BEGIN Data listing
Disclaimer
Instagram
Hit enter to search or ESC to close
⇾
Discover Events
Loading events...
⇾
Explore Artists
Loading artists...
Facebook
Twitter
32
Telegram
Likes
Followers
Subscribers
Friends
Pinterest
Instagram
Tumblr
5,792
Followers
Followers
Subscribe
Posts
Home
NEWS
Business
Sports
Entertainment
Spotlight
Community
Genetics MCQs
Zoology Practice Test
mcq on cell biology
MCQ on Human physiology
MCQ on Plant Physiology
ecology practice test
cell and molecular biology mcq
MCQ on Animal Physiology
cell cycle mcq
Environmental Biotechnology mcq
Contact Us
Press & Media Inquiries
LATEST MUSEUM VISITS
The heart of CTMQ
END Data listing
BEGIN Data listing
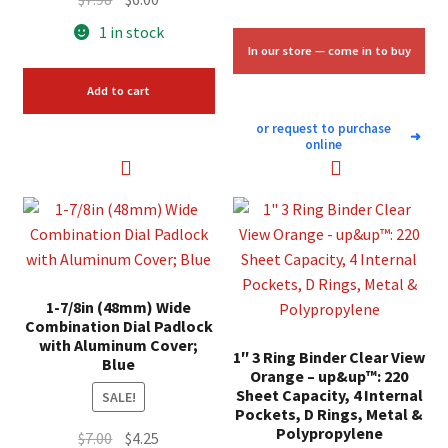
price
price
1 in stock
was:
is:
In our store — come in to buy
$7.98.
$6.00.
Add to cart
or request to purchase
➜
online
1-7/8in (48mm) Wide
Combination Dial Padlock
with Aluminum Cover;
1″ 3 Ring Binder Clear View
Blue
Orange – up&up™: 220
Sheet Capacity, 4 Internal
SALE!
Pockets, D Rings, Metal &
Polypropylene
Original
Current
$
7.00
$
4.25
END Data listing
Pull out all lines from the entries above in which the word "biology" appears.

:: Response ::
mcq on cell biology
cell and molecular biology mcq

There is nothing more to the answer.